Telangana Cyber Security Bureau takes over a ₹1,000-crore mule account fraud probe in Khammam, forming a Special Investigation Team as over 50 accused face arrest.

TGCSB Takes Over ₹1,000-Crore Mule Account Fraud Probe in Telangana

The420 Web Correspondent
6 Min Read

The Telangana Cyber Security Bureau has taken over investigation of two major cybercrime cases involving an alleged mule bank account network through which more than ₹1,000 crore in suspected cybercrime proceeds was routed. Acting on directions from the state’s Director General of Police, following a request from Khammam Police Commissioner Sunil Dutt, both cases were transferred from V.M. Banjara and Sathupalli police stations to the TGCSB, which has constituted a Special Investigation Team under Deputy Superintendent of Police K.V.M. Prasad and re-registered fresh FIRs to begin a comprehensive investigation.

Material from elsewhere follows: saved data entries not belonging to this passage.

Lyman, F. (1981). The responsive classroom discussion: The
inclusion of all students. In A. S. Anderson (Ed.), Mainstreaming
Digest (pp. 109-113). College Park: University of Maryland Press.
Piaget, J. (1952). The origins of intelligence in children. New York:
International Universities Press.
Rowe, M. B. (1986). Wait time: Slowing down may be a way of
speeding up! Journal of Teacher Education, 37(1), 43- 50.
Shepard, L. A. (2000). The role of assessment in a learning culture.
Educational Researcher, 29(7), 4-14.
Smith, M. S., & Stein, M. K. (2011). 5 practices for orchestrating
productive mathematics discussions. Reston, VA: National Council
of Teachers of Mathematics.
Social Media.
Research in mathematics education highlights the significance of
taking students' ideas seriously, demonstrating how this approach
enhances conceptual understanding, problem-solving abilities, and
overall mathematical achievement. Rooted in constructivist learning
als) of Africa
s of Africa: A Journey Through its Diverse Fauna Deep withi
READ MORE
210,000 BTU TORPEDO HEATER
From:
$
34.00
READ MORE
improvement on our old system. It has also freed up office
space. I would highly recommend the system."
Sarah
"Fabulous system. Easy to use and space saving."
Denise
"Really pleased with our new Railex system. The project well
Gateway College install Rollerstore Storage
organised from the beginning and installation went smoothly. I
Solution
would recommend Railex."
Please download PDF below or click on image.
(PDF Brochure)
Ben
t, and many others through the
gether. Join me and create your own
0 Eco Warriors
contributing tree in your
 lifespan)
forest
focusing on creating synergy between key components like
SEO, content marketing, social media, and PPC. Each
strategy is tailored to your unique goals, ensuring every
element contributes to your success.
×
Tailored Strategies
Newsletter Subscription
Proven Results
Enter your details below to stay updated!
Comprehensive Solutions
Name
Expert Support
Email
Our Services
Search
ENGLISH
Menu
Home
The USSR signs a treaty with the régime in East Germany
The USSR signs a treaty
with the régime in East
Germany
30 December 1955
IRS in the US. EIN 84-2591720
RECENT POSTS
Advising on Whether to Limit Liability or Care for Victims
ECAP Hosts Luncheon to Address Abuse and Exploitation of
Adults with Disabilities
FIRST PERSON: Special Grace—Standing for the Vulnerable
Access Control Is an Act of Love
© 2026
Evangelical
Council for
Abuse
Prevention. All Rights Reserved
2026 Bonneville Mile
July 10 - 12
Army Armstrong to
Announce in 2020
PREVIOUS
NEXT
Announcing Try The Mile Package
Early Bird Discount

From a Single Job Complaint to a Statewide Network

The case traces back to December 24, 2024, when Modugu Sai Kiran, a resident of Thumburu village in Sathupalli mandal, filed a complaint alleging he had been promised a job in 2022 and persuaded to open bank accounts that were later used to route proceeds of cybercrime. Investigators say Udatneni Vikas Choudhary, his wife Boppana Nagapriya, associate Adapa Rama Venkata Charan alias Charan, and Potru Praveen were behind the scheme, which police say operated between 2021 and 2025, systematically targeting unemployed youth and daily-wage labourers in and around Sathupalli with promises of jobs, business opportunities and easy money.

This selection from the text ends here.